Paris, lundi 28 octobre 1861.

Cher Louis,

Si je ne savais pas quelle détestable influence le chagrin peut avoir sur les meilleurs caractères, je serais capable de te répondre de tristes vérités ; tu m’as blessé au cœur et atrocement, et avec un sang-froid que dénote le choix de tes expressions. Mais je t’excuse et je t’embrasse ; tu n’es pas, malgré tout, un mauvais fils. Quelqu’un qui lirait ta lettre sans rien savoir de notre position à tous les deux, croirait que je suis sans affection réelle pour toi, que le monde dit que tu n’es pas mon fils ; que j’aurais pu et que je pourrais, si je voulais, te trouver une meilleure position, que j’ai tort de ne pas t’engager à venir à Paris solliciter UNE PLACE, et à quitter celle que tu as ; que je t’ai humilié en te comparant à je ne sais quel héros de Béranger auquel tu fais allusion. Tiens, franchement et sans vouloir récriminer, tu as été trop loin… et j’éprouve une douleur qui ne m’était pas connue… De bonne foi, est-ce ma faute si je ne suis pas riche, si je n’ai pas de quoi te faire vivre tranquille, en oisif, à Paris avec ta femme, ton enfant ou tes enfants, si tu en as d’autres ?… Y a-t-il l’ombre de justice à me reprocher cela ? Tu m’as écrit au milieu d’août à Bade ; depuis lors, pas un mot ; tu m’as laissé deux mois et demi sans savoir ce que tu étais devenu ; Alexis n’en savait pas davantage. À présent tu m’écris avec des expressions d’ironie… Ah ! pauvre cher Louis, ce n’est pas bien.

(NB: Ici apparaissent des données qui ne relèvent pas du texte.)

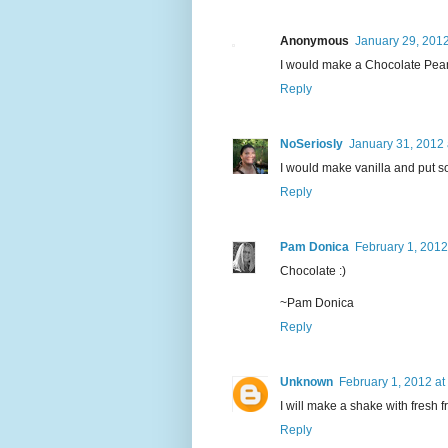
Anonymous
January 29, 2012
I would make a Chocolate Pea
Reply
NoSeriosly
January 31, 2012 
I would make vanilla and put so
Reply
Pam Donica
February 1, 2012
Chocolate :)
~Pam Donica
Reply
Unknown
February 1, 2012 at
I will make a shake with fresh fr
Reply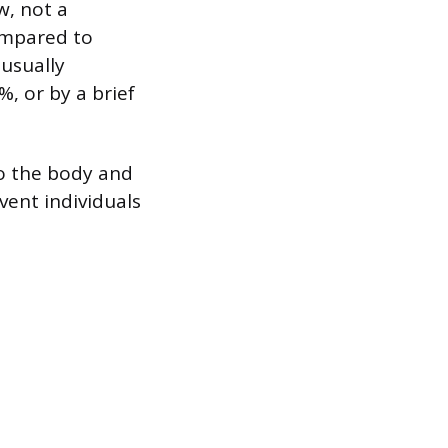
w, not a
ompared to
 usually
, or by a brief
o the body and
vent individuals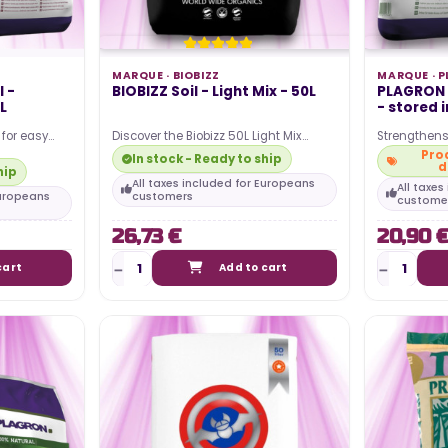
Posted in:
guide to
al lighting
The article discusses the power
MARQUE ·
BIOBIZZ
MARQUE ·
P
he most
 -
BIOBIZZ Soil - Light Mix - 50L
PLAGRON p
consumption associated with
L
- stored 
...
using an LED horticultural lamp for
 for easy
Discover the Biobizz 50L Light Mix
Strengthens
indoor growing. It...
 organic and
potting soil, ideal for indoor growing
abundant fl
Prod
In stock - Ready to ship
d
enthusiasts!…
structure S
hip
All taxes included for Europeans
All taxe
Europeans
customers
custome
Read more
26,73 €
20,90 
cart
Add to cart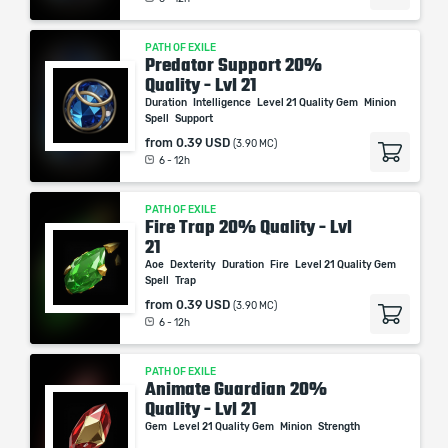
PATH OF EXILE
Predator Support 20%
Quality - Lvl 21
Duration
Intelligence
Level 21 Quality Gem
Minion
Spell
Support
from
0.39 USD
(3.90 MC)
6 - 12h
PATH OF EXILE
Fire Trap 20% Quality - Lvl
21
Aoe
Dexterity
Duration
Fire
Level 21 Quality Gem
Spell
Trap
from
0.39 USD
(3.90 MC)
6 - 12h
PATH OF EXILE
Animate Guardian 20%
Quality - Lvl 21
Gem
Level 21 Quality Gem
Minion
Strength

Ne t’inquiète pas de ce que tu dois à ton tailleur ; le billet sera payé quand on me le présentera. Si tu veux que je te débarrasse plus tôt de cette dette, envoie-moi l’adresse du tailleur et j’irai l’acquitter. Il est vrai que je te croyais plus jeune ; ne vas-tu pas me faire un crime aussi de ne pas avoir la mémoire des dates ? Est-ce que je sais quel âge avaient mon père, ma mère, mes sœurs, mon frère, quand ils sont morts ; faut-il en conclure que je ne les aimais pas ?… Ah ! vraiment… mais j’ai l’air de me justifier. Oui, je le répète, le chagrin te fait délirer, et voilà pourquoi je ne puis que t’aimer et te plaindre davantage. Tu me parles de solliciter pour toi, mais qui ? et pour obtenir quoi ? Tu sais bien qu’il n’y a personne de plus maladroit que moi en sollicitations. Dis-moi clairement ce que je puis faire et je le ferai. Je n’ai pas reçu de lettre de Morel.

Que pourrait-il me dire ?

Adieu, cher ami, cher fils, cher malheureux par ta faute et non par la mienne.

Je t’embrasse de tout mon cœur et j’attends de tes nouvelles par le prochain courrier.